=== Begin Enclosure ===

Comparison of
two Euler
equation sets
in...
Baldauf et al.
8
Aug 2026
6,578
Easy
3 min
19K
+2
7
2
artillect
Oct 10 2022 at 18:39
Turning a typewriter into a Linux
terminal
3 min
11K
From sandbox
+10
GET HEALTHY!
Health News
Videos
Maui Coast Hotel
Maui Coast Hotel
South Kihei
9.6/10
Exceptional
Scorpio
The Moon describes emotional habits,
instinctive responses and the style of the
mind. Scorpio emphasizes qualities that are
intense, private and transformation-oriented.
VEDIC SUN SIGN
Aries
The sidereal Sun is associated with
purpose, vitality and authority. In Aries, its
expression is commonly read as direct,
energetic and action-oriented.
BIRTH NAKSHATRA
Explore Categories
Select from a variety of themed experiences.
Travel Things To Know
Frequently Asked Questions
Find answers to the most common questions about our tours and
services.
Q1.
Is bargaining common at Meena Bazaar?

=== End Enclosure ===
=== Begin Enclosure ===

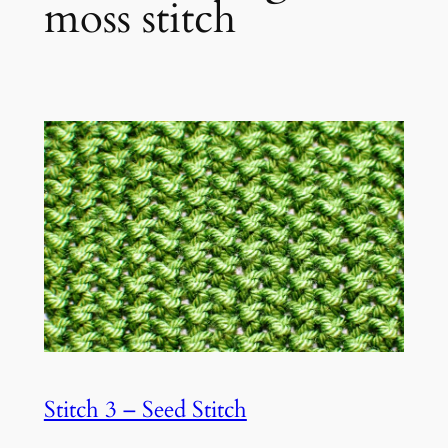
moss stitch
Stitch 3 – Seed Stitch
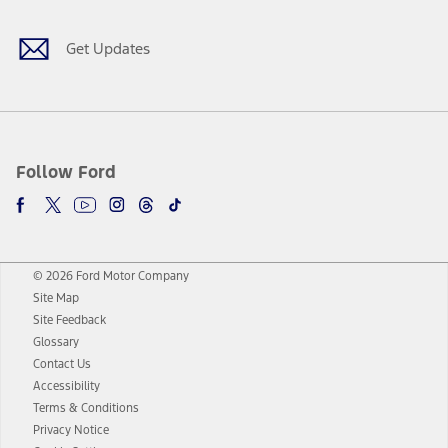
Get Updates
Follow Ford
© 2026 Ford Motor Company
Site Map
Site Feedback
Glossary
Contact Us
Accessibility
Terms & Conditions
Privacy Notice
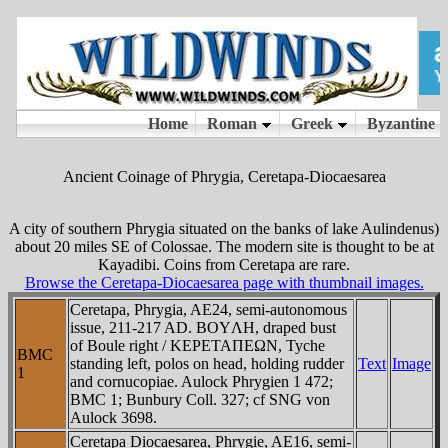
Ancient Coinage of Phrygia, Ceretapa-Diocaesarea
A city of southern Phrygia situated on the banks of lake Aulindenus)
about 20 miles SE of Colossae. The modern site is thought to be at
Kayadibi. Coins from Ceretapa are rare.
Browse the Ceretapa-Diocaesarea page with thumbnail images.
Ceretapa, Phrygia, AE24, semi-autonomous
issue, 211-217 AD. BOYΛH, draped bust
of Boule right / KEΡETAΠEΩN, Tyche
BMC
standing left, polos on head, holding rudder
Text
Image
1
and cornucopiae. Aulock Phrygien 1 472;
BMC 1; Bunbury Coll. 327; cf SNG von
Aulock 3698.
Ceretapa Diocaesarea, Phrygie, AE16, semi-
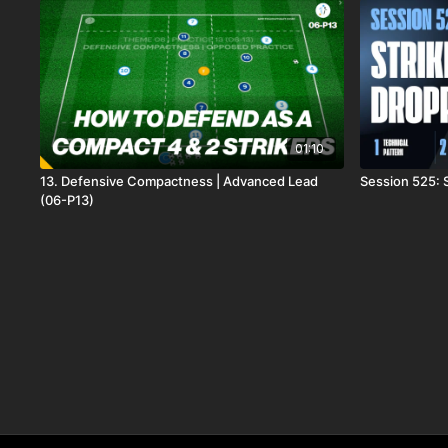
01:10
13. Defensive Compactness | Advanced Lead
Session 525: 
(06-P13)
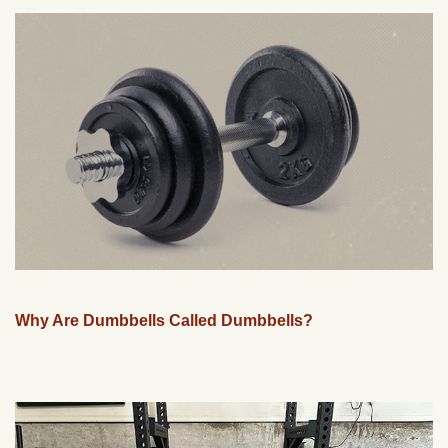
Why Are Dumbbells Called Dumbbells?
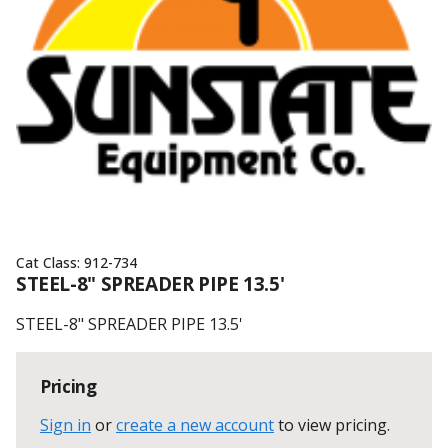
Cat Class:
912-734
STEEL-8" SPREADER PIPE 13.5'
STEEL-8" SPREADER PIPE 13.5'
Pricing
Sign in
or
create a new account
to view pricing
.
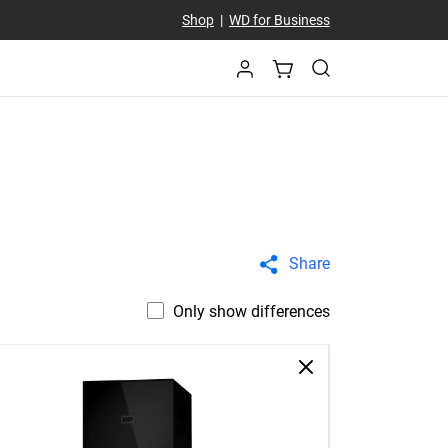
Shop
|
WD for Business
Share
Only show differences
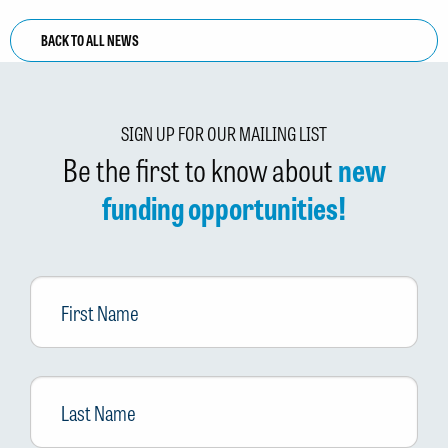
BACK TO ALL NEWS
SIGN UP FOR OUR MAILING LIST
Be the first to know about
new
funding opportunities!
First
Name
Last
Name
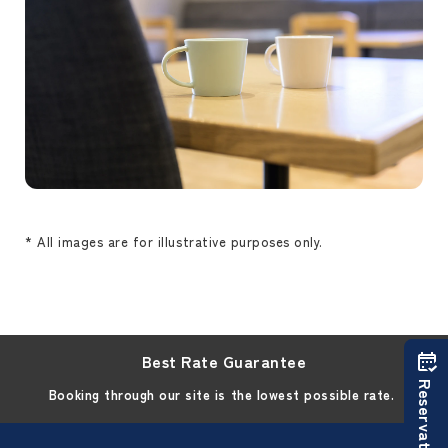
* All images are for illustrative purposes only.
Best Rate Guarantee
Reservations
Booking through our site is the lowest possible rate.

=== End Enclosure ===

» **Exercise aim**:
Wherever the word "images" turns up in a line of the listing, that line counts; report the total as a lone number.

» **Result for this task**:
2